Investigadores de la Universidad de Alicante (UA) y de la Universidad Pompeu Fabra (UPF) han aplicado una novedosa técnica que permite descubrir los virus presentes en la saliva. Combinando citometría de flujo, genómica y biología molecular, han logrado separar los virus uno a uno para secuenciar su ADN. El trabajo ha sido publicado en la revista Viruses y gracias a él se han descubierto ocho nuevos virus.
La técnica utilizada se llama single-virus genomics (SVGs) y consiste en separar un único virus mediante citometría de flujo, romper su cápside, hacer copias del genoma y secuenciar su ADN para poder identificarlo. Así, los investigadores han logrado aislar 1.300 virus y amplificar el genoma de alrededor de 200 más. También han descubierto ocho nuevos virus, que son miembros predominantes en las comunidades virales de las muestras analizadas. Los resultados sugieren un perfil de los virus variable, complejo y diferente en cada persona.

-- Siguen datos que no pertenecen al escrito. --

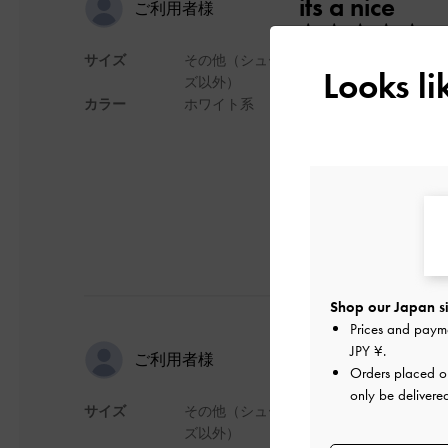
its a nice
ご利用者様
サイズ
その他（シュー
Material its good
Looks l
ズ以外）
デザイン
カラー
ホワイト系
日本語に翻訳する
Shop our Japan si
Prices and paym
可愛い
JPY ¥
.
ご利用者様
Orders placed 
only be delivere
サイズ
その他（シュー
サイズはちょど満足
ズ以外）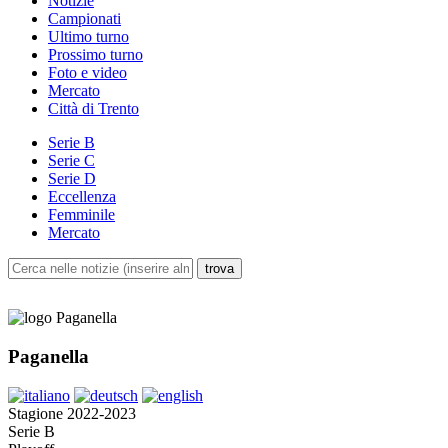
Notizie
Campionati
Ultimo turno
Prossimo turno
Foto e video
Mercato
Città di Trento
Serie B
Serie C
Serie D
Eccellenza
Femminile
Mercato
Paganella
Stagione 2022-2023
Serie B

Según el investigador Manuel Martínez, actualmente los trabajos del equipo se centran en “comparar los cambios que ocurren en esos virus, y también bacterias, presentes en la saliva de personas sanas y enfermos con ciertas patologías de base como diversas inmunodeficiencias”. Por su parte Òscar Fornas, otro de los científicos involucrados en el proyecto, ha explicado que “este estudio es un ejemplo del potencial que tiene esta nueva técnica para revelar la diversidad genética de los virus en el cuerpo humano, ya que se podría implementar con cualquier muestra líquida”.
La técnica SVGs ya se ha utilizado hace un año para identificar virus marinos, que si bien son abundantes, también son imposibles de cultivar en el laboratorio por las dificultades técnicas que esto conlleva. Sin embargo, tras demostrarse que esta metodología permitía estudiar la ecología de grupos de virus en las muestras acuáticas, los autores de esta investigación comenzaron a trabajar con el objetivo de abordar los virus presentes en diferentes ecosistemas, como es el caso del cuerpo humano.